The problem
Scan the records for "data" and copy each line that contains it.

===== Exercise materials

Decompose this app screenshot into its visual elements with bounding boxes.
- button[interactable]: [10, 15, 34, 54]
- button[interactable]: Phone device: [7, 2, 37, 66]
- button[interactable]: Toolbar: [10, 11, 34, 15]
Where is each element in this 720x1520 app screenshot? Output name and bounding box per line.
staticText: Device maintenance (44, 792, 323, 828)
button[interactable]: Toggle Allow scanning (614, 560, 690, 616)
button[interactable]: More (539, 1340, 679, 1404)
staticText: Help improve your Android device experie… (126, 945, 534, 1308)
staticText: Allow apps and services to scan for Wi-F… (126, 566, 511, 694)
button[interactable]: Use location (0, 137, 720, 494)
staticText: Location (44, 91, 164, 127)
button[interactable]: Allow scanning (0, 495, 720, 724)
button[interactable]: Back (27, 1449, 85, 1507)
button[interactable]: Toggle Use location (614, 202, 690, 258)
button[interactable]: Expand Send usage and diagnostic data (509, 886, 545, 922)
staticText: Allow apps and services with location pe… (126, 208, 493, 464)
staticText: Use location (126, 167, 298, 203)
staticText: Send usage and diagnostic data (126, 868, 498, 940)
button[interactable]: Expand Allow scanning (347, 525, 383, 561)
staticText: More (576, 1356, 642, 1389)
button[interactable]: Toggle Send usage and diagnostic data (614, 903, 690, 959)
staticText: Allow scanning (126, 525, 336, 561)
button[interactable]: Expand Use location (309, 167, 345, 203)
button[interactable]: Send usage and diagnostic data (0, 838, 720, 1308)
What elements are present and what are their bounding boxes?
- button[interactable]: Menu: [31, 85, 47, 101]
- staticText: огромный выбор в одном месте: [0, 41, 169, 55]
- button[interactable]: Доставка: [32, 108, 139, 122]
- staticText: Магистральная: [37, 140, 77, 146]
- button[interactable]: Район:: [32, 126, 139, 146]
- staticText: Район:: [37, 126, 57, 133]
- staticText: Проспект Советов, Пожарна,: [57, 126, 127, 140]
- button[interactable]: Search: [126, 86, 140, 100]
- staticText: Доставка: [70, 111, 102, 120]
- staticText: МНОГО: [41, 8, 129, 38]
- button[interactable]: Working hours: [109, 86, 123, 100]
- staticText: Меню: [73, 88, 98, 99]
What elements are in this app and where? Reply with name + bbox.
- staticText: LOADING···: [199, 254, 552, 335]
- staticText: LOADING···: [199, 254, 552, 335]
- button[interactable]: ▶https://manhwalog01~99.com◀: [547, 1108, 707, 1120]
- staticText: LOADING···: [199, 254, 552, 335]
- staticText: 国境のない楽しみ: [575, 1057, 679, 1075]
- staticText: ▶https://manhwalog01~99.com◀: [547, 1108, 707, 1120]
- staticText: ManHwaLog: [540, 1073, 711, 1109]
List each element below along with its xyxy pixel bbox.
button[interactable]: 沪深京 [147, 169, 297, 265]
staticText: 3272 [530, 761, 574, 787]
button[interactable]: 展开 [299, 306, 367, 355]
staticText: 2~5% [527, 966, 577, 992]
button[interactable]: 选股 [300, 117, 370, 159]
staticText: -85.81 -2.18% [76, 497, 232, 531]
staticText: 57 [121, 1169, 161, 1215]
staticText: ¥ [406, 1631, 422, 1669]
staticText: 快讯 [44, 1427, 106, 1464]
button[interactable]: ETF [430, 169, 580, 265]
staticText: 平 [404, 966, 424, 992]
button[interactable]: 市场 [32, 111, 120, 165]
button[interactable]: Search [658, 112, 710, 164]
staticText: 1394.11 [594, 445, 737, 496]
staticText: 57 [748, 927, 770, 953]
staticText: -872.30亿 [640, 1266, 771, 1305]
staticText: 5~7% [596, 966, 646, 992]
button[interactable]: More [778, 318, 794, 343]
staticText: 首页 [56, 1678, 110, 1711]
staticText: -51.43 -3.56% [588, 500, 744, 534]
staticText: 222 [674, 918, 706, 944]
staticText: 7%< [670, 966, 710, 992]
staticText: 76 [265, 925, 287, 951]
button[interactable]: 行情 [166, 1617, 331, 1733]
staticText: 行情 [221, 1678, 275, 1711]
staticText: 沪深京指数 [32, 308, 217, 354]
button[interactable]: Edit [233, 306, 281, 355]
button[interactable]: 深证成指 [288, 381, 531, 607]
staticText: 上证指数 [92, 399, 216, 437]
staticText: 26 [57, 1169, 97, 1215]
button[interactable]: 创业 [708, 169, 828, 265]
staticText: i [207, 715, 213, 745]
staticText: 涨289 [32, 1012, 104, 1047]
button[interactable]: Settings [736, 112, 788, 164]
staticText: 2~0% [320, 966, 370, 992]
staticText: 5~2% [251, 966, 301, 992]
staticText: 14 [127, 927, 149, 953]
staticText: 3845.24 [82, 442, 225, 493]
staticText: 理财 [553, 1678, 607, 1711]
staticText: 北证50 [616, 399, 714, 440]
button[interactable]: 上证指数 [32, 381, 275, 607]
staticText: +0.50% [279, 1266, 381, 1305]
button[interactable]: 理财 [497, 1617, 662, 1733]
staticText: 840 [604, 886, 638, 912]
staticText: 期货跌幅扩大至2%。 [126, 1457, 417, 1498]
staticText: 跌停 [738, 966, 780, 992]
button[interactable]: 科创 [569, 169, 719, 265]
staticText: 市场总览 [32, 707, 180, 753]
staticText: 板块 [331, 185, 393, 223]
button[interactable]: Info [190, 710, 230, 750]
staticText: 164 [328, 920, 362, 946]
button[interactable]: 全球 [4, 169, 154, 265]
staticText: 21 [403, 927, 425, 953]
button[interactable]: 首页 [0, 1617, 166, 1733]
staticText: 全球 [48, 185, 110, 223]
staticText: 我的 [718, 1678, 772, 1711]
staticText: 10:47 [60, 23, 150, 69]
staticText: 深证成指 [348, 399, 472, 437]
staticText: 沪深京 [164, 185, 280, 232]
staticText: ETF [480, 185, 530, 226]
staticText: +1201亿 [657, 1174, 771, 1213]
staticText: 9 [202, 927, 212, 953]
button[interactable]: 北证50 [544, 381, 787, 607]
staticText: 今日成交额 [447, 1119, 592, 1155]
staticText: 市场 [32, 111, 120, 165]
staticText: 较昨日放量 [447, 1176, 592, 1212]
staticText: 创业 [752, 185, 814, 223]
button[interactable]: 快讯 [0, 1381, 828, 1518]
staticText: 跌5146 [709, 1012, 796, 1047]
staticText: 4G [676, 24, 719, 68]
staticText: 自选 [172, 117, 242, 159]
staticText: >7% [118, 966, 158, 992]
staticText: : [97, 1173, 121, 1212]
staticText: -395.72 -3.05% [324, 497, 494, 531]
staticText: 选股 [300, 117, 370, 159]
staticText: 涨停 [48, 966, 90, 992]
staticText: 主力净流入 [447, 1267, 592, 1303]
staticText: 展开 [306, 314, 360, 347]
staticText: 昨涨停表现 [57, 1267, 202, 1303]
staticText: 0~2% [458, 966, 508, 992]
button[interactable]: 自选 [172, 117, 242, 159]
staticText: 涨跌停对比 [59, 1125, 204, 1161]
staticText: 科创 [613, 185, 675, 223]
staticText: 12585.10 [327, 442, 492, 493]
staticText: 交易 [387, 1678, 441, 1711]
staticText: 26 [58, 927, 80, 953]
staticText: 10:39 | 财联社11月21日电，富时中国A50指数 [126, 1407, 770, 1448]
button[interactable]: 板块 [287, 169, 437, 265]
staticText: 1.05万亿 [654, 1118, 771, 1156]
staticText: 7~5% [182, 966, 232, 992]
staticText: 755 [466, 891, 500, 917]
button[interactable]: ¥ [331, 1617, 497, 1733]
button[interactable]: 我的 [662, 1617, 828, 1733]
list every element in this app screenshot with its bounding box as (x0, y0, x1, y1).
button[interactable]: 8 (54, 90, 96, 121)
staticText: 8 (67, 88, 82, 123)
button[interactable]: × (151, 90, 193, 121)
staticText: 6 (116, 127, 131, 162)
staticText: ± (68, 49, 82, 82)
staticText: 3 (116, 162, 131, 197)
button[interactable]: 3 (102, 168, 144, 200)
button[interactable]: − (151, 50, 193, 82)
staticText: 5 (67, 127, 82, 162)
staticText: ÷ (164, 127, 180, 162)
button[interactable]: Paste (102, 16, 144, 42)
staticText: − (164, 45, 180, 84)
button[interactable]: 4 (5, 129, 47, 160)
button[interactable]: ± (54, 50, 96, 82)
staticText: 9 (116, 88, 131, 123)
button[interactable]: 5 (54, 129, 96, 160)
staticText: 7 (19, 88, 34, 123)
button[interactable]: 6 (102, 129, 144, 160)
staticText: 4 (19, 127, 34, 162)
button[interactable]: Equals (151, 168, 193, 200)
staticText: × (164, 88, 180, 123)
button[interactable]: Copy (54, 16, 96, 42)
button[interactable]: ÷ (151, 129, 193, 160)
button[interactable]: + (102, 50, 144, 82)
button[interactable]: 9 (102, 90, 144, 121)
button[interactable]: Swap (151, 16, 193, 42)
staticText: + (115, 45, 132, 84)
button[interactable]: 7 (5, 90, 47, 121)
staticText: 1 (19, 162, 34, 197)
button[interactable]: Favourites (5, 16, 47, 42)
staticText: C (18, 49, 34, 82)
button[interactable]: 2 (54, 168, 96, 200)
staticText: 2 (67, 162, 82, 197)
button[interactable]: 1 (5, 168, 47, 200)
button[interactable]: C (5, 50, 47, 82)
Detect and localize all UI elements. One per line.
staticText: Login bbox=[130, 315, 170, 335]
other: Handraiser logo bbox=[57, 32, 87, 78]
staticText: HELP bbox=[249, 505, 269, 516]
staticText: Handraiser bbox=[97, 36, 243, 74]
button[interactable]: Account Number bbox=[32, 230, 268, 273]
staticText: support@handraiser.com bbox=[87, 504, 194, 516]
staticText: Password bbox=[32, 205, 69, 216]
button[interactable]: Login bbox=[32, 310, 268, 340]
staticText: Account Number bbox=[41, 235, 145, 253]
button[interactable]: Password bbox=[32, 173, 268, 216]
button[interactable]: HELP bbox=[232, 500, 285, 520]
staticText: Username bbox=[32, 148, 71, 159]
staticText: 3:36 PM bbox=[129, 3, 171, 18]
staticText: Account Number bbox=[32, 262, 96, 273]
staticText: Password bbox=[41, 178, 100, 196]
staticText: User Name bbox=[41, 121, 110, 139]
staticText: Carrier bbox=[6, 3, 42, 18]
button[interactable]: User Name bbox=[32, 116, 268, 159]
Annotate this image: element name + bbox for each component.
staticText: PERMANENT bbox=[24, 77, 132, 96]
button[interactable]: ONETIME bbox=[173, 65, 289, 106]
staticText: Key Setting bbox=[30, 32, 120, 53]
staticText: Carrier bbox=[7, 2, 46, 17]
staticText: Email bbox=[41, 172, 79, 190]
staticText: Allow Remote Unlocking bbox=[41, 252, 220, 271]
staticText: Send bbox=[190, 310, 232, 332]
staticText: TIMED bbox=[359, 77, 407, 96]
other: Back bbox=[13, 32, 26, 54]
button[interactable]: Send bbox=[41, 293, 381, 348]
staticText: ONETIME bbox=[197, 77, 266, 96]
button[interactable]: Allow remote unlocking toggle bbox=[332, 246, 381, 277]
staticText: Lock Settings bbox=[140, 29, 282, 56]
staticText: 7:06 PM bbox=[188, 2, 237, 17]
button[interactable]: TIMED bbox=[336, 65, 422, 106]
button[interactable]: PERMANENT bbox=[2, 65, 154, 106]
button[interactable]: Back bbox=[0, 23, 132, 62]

==========

Answer for the task
button[interactable]: Expand Send usage and diagnostic data (509, 886, 545, 922)
staticText: Send usage and diagnostic data (126, 868, 498, 940)
button[interactable]: Toggle Send usage and diagnostic data (614, 903, 690, 959)
button[interactable]: Send usage and diagnostic data (0, 838, 720, 1308)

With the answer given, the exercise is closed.